Herro everyone. This is my FIRST time on fanfiction, so be nice! NO FLAMES, just constructive criticism, if you please.
YO! THIS IS A PREVIEW CHAPTER EVERYBODY! That is why it is so short, you see.
I apologize if this sucks, but I tried my best. Also, please forgive the grammatical errors that I did not spot.
DISCLAIMER: Unfortunately, I do not own Maximum Ride.
It was a beautiful Sunday afternoon. The gang all wanted to do a job in New York, so I – being the generous leader that I am- consented. We were all on a private jet (courtesy of our loaded parents) to none other than the Big Apple. I relaxed back into my big, squishy chair and sighed. This was going to be a nice, quiet time for me to chil-
"MAAAAAXXXX!"
I immediately sprang up, and flung the electric blanket off me. But when I looked at Gazzy and Iggy, I groaned. They were fighting over Iggy's wallet. Gazzy's face had turned a violent shade of red.
"MAX! Iggy took my 20 I had saved for a hotdog!" Gazzy practically shrieked. Iggy looked up at me with big, blue, clouded eyes, and asked a little too innocently,
"Max, how would I steal his money? I'm just a poor, disabled blind kid."
I gave Iggy the look and he immediately handed me his wallet. What can I say? My glare can cower people who can't even see it. It's one of the things I pride myself in. I grabbed a 20 out of the faded leather and chucked it to Gazzy.
By now, you're probably a like, WTF? Let me give you some info that might help. My name's Maximum and I'm fifteen years old. So basically, I'm the ringleader of this band of kids. And we all have … let's call em' "unique skills". By skills I mean, stealing. Hijacking, thievery, burglary, larceny, pick-pocketing etc etc etc.
Look, it's not like we steal from people who need it. We're sort of like modern Robin Hoods. Take from the rich, give to the poor sort of deal. It makes us feel all warm and fuzzy inside. Although Fangy-boy would never admit it.
Fang's also fifteen. He's my right hand man and best friend. And the sponsor of our little "outings". Dark, tall, rich, and handsome, he's like Mr. Darcy. Minus the sideburns. Anyway, I'm getting off the topic. I should introduce some of the other little demons.
Er- children.
So, next up is Iggy. As mentioned before, Iggy is literally blind. He is also the best pick-pocket of the group. I find this mildly disturbing.
Iggy is a pyromaniac.
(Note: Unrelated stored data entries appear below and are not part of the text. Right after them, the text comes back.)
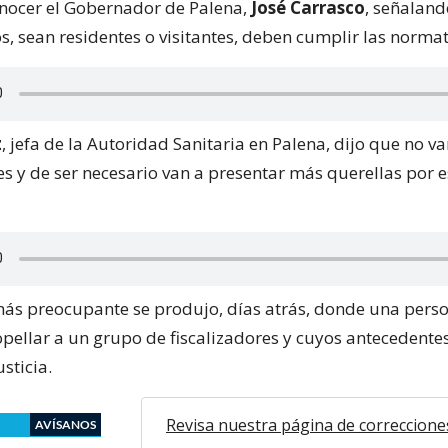
conocer el Gobernador de Palena,
José Carrasco
, señalan
s, sean residentes o visitantes, deben cumplir las normat
z
, jefa de la Autoridad Sanitaria en Palena, dijo que no va
s y de ser necesario van a presentar más querellas por e
más preocupante se produjo, días atrás, donde una pers
opellar a un grupo de fiscalizadores y cuyos antecedente
sticia.
Revisa nuestra página de correccione
AVÍSANOS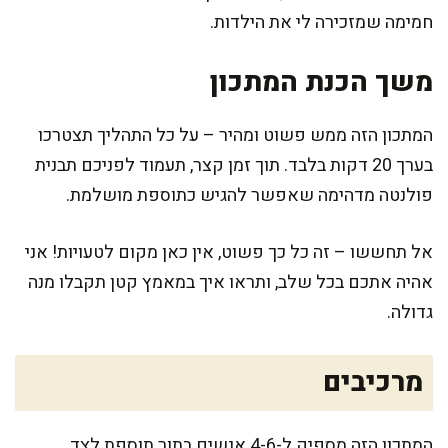
חמימה שמזכירה לי את הילדות.
משך הכנת המתכון
המתכון הזה ממש פשוט ומהיר – על כל התהליך תצטרכו
בערך 20 דקות בלבד. תוך זמן קצר, תעמוד לפניכם תבנית
פולנטה מדהימה שאפשר להגיש כתוספת מושלמת.
אל תחששו – זה כל כך פשוט, אין כאן מקום לטעויות! אני
אהיה אתכם בכל שלב, ותראו איך במאמץ קטן תקבלו מנה
גדולה.
מרכיבים
המתכון הזה מספיק ל-4-6 אנשים בתור תוספת לצד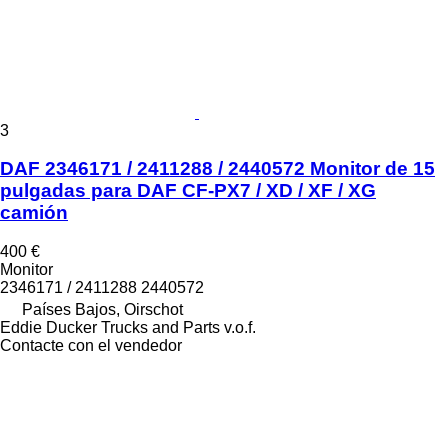
3
DAF 2346171 / 2411288 / 2440572 Monitor de 15
pulgadas para DAF CF-PX7 / XD / XF / XG
camión
400 €
Monitor
2346171 / 2411288 2440572
Países Bajos, Oirschot
Eddie Ducker Trucks and Parts v.o.f.
Contacte con el vendedor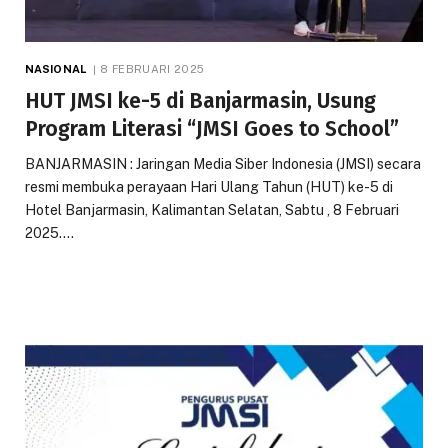
NASIONAL
8 FEBRUARI 2025
HUT JMSI ke-5 di Banjarmasin, Usung
Program Literasi “JMSI Goes to School”
BANJARMASIN : Jaringan Media Siber Indonesia (JMSI) secara
resmi membuka perayaan Hari Ulang Tahun (HUT) ke-5 di
Hotel Banjarmasin, Kalimantan Selatan, Sabtu , 8 Februari
2025.…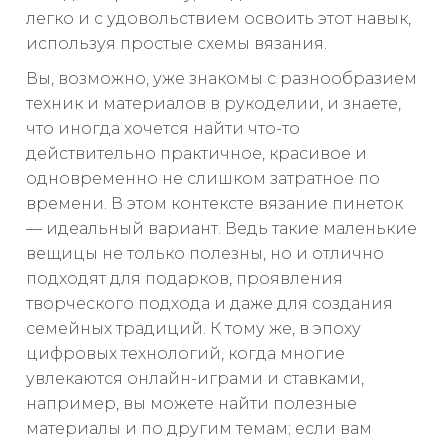
легко и с удовольствием освоить этот навык,
используя простые схемы вязания.
Вы, возможно, уже знакомы с разнообразием
техник и материалов в рукоделии, и знаете,
что иногда хочется найти что-то
действительно практичное, красивое и
одновременно не слишком затратное по
времени. В этом контексте вязание пинеток
— идеальный вариант. Ведь такие маленькие
вещицы не только полезны, но и отлично
подходят для подарков, проявления
творческого подхода и даже для создания
семейных традиций. К тому же, в эпоху
цифровых технологий, когда многие
увлекаются онлайн-играми и ставками,
например, вы можете найти полезные
материалы и по другим темам; если вам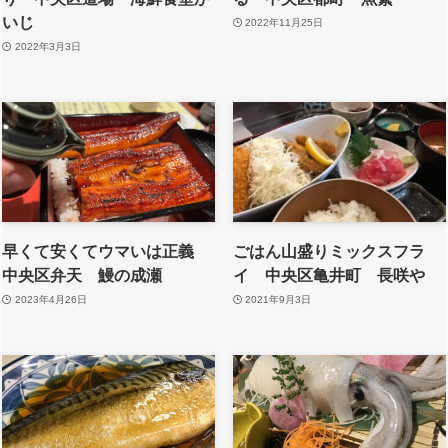
いじ
2022年11月25日
2022年3月3日
早くて安くてウマいは正義
ごはん山盛りミックスフラ
中央区弁天 鰻の成瀬
イ 中央区亀井町 長咲や
2023年4月26日
2021年9月3日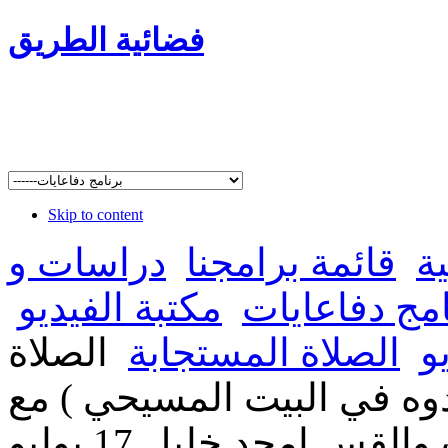
فضائية الطريق
Skip to content
ة
قائمة برامجنا
دراسات و
امج دفاعايات
مكتبة الفيديو
و
الصلاة المستجابة
الصلاة
دوه في البيت المسيحي ) مع
الاخت رفقه بخيت والقس امجد خليل 17 يوليو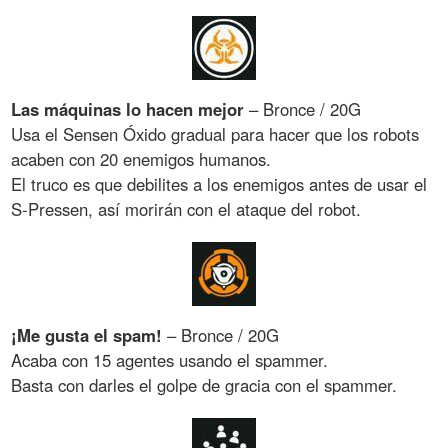
Las máquinas lo hacen mejor
– Bronce / 20G
Usa el Sensen Óxido gradual para hacer que los robots
acaben con 20 enemigos humanos.
El truco es que debilites a los enemigos antes de usar el
S-Pressen, así morirán con el ataque del robot.
¡Me gusta el spam!
– Bronce / 20G
Acaba con 15 agentes usando el spammer.
Basta con darles el golpe de gracia con el spammer.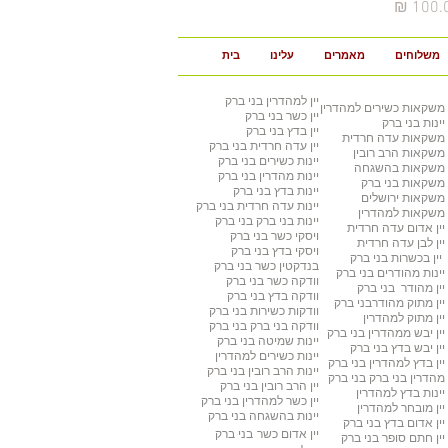
יר
משלוחים
מאמרים
עלינו
בית
יין למהדרין
בני ברק
משקאות כשירים למהדרין
יין כשר
בני ברק
יינות בני ברק
יין בדץ
בני ברק
משקאות עדה חרדית
יין עדה חרדית
בני ברק
משקאות הרב רובין
יינות כשירים
בני ברק
משקאות בהשגחה
יינות מהדרין בני ברק
משקאות בני ברק
יינות בדץ
בני ברק
משקאות ירושלים
יינות עדה חרדית
בני ברק
משקאות למהדרין
יינות בני ברק
בני ברק
יין אדום עדה חרדית
ויסקי כשר
בני ברק
יין לבן עדה חרדית
ויסקי בדץ בני ברק
יין בכשרות בני ברק
בנדקטין כשר
בני ברק
יינות מהודרים
בני ברק
וודקה כשר
בני ברק
יין מהודר
בני ברק
וודקה בדץ
בני ברק
יין מתוק מהודר
בני ברק
וודקות כשירות
בני ברק
יין מתוק למהדרין
וודקה בני ברק
בני ברק
יין יבש ממהדרין
בני ברק
יינות שמיטה
בני ברק
יין יבש בדץ
בני ברק
יינות כשירים למהדרין
יין בדץ למהדרין
בני ברק
יינות הרב רובין
בני ברק
מהדרין בני ברק
בני ברק
יין הרב רובין
בני ברק
יינות בדץ למהדרין
יין כשר למהדרין בני ברק
יין מובחר למהדרין
יינות בהשגחה
בני ברק
יין אדום בדץ
בני ברק
יין אדום כשר
בני ברק
יין חתם סופר
בני ברק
If you give him wire and a cob of freaking corn, he could create something that would blow up. This is why we never, never, leave Iggy and Gazzy alone together. They're best friends and partners in the beautiful (for all those who are particularly thick, I am being sarcastic) business of explosions.
Now for the 8 year old Gazzy. It might seem harsh that we never give him anything to eat when we're in cars or airplanes, but you wouldn't either if you knew about his… issue. Gazzy has problems with fart control. Trust me, you do not want to be in a confined space with him after burrito Tuesday. But he's also very sweet when dear Iggy isn't around to influence him.
Gazzy's sister is Angel. She's the one who keeps me sane. She's sweet as a Krispey Kreme donut, but very, very, very manipulative. She can pretty much make anybody outside of our family do what she wants. And yes I said family. Because that's what we are, a family- in a theoretical sense. I'm the mommy, Fang's the dadd- er… brother, Iggy's the retarded drunk uncle, and Angel, Gazzy, and Nudge are the kids.
CRAP. I almost forgot Nudge. Nudge is a 14 year old girly girl with a big mouth. A really big mouth. But she can hack into any firewall you throw at her … So that's pretty mu-
"Max." Fang spoke quietly.
"Yeah Fang?"
Fang's face was an emotionless mask, but after years of knowing him, I could perceive the little glimpses of feeling that crossed his face. And the emotion that he was experiencing right now, was fear.